Activity: Please count how many lines below contain the word "chaque" and reply with only that number.

Segment Start: Extracted information

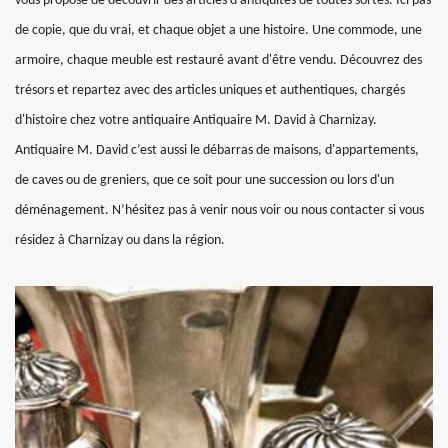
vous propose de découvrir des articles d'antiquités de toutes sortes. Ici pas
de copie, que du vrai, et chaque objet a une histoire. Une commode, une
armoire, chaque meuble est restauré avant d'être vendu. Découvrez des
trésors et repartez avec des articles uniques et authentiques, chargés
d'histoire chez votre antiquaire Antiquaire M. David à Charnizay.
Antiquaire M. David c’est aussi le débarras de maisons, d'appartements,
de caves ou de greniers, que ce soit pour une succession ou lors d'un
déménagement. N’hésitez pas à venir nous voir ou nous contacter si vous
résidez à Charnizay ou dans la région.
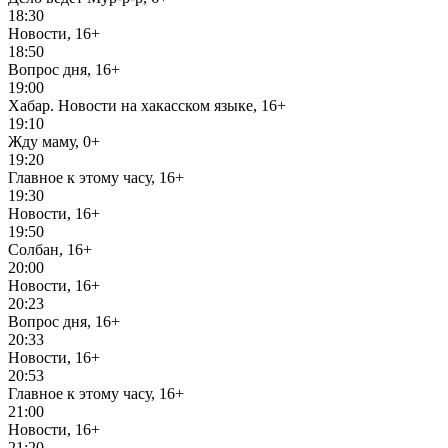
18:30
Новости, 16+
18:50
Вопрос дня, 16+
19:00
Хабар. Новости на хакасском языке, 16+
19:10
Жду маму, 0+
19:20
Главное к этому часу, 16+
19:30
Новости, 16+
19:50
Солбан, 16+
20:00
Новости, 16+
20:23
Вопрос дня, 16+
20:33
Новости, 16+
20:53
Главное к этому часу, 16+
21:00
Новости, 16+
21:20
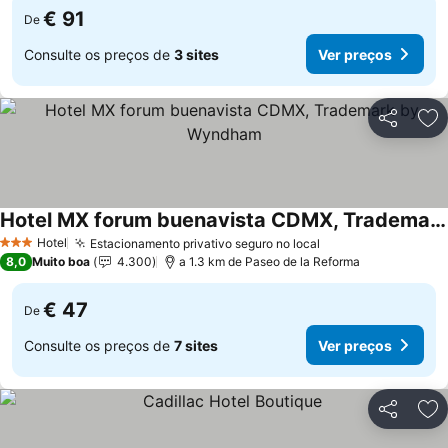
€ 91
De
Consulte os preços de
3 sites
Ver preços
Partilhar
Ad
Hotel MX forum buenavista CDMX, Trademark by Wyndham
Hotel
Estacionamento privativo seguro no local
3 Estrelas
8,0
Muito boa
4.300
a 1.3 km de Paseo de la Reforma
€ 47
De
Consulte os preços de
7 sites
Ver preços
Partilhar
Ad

Segment End: Extracted information
Segment Start: Extracted information

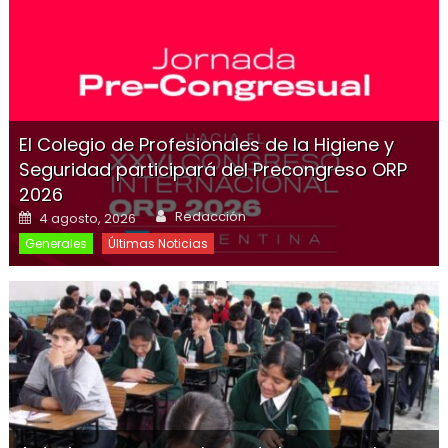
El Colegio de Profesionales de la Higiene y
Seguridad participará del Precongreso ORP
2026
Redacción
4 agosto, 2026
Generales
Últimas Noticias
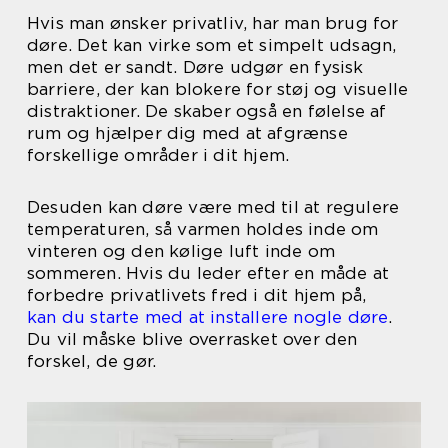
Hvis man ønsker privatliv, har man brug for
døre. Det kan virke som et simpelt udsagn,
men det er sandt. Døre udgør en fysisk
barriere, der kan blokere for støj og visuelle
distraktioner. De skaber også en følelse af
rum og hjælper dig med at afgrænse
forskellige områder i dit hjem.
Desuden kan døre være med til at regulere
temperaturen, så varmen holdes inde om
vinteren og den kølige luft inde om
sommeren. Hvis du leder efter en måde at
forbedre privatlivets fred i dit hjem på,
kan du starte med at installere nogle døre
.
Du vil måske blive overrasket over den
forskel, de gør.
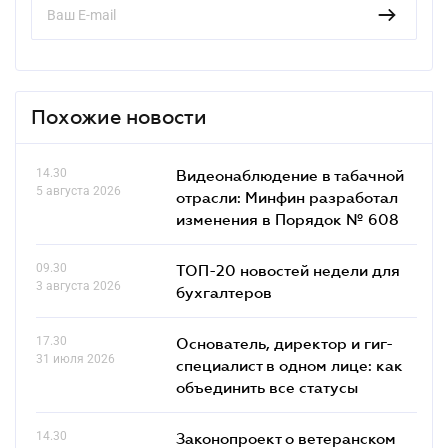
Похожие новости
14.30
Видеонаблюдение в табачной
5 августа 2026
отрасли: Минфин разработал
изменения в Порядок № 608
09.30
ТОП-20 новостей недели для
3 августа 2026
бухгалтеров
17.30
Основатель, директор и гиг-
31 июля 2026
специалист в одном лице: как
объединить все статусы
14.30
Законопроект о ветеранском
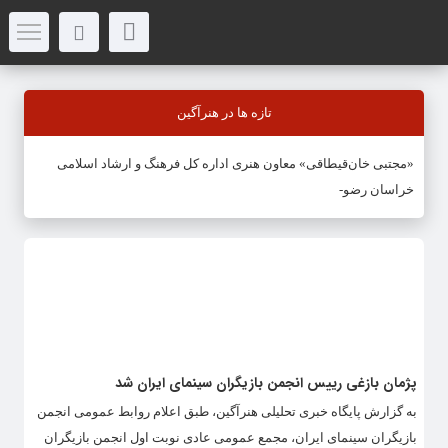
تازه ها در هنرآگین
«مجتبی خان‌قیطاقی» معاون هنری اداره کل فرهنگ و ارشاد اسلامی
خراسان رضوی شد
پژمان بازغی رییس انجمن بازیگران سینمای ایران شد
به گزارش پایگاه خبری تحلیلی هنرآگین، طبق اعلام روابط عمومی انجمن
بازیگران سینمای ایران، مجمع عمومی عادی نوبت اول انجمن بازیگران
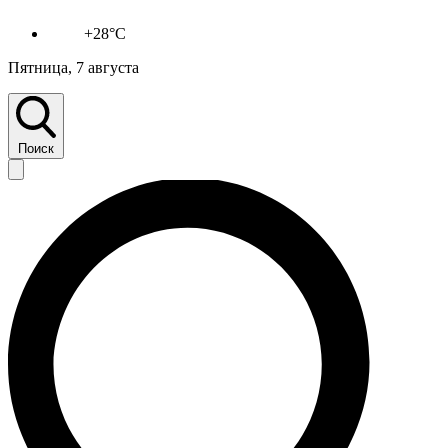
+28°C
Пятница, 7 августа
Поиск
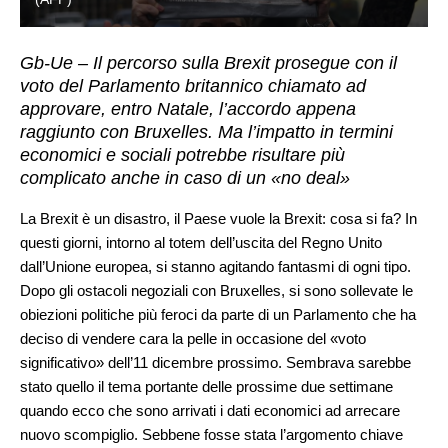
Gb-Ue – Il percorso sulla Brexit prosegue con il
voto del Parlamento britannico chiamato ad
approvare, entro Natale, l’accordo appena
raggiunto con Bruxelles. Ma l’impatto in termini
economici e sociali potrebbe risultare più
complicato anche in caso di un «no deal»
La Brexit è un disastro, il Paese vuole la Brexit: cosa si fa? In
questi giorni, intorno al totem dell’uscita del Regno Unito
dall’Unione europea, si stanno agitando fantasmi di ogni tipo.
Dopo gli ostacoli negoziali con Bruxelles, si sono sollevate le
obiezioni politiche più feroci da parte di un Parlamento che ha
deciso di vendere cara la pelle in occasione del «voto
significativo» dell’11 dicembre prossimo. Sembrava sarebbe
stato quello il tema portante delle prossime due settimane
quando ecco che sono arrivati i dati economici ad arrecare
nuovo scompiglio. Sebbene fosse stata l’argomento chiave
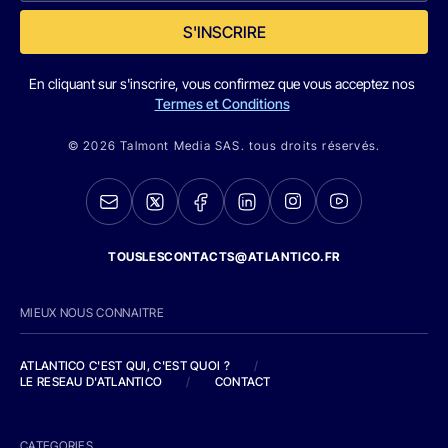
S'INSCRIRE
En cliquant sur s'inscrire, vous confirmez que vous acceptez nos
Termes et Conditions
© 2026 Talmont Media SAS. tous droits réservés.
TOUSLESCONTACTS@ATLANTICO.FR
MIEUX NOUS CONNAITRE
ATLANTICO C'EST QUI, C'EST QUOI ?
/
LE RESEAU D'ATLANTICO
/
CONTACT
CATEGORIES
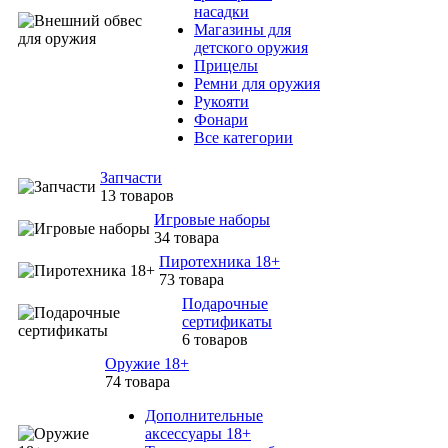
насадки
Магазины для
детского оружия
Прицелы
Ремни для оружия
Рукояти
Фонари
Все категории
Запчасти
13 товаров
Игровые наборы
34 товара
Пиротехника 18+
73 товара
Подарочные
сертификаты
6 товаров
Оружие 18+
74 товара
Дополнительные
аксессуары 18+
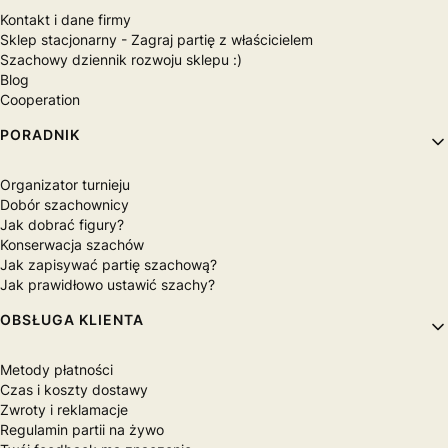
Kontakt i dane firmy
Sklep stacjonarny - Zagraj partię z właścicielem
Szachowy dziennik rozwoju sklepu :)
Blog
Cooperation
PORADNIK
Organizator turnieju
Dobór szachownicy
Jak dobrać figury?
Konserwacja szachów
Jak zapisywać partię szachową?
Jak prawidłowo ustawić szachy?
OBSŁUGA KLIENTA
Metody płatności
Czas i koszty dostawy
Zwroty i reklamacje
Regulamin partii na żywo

Segment End: Extracted information
Segment Start: Extracted information

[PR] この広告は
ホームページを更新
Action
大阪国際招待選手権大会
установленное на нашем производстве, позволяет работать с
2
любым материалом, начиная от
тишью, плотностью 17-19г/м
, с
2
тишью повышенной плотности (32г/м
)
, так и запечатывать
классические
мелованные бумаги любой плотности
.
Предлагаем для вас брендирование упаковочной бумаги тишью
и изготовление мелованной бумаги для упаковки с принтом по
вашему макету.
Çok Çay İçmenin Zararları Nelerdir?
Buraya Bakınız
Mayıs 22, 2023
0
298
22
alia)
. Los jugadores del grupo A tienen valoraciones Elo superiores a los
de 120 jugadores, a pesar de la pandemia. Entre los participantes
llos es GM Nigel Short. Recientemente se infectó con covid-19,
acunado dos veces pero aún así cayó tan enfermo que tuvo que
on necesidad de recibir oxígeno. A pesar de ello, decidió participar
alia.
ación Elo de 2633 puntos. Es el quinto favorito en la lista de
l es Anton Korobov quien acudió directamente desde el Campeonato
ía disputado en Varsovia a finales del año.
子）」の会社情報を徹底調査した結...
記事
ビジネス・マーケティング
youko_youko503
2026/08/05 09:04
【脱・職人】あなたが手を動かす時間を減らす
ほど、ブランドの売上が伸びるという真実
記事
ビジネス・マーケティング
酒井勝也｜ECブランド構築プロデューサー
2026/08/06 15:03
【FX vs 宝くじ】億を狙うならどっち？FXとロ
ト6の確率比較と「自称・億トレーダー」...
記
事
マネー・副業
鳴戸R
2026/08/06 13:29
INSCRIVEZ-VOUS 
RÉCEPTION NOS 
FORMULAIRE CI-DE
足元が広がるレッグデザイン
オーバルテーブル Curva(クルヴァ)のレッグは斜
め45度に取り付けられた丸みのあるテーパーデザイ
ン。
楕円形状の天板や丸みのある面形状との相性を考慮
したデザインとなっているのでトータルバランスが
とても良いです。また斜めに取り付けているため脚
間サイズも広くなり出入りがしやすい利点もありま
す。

Segment End: Extracted information

Written answer: 2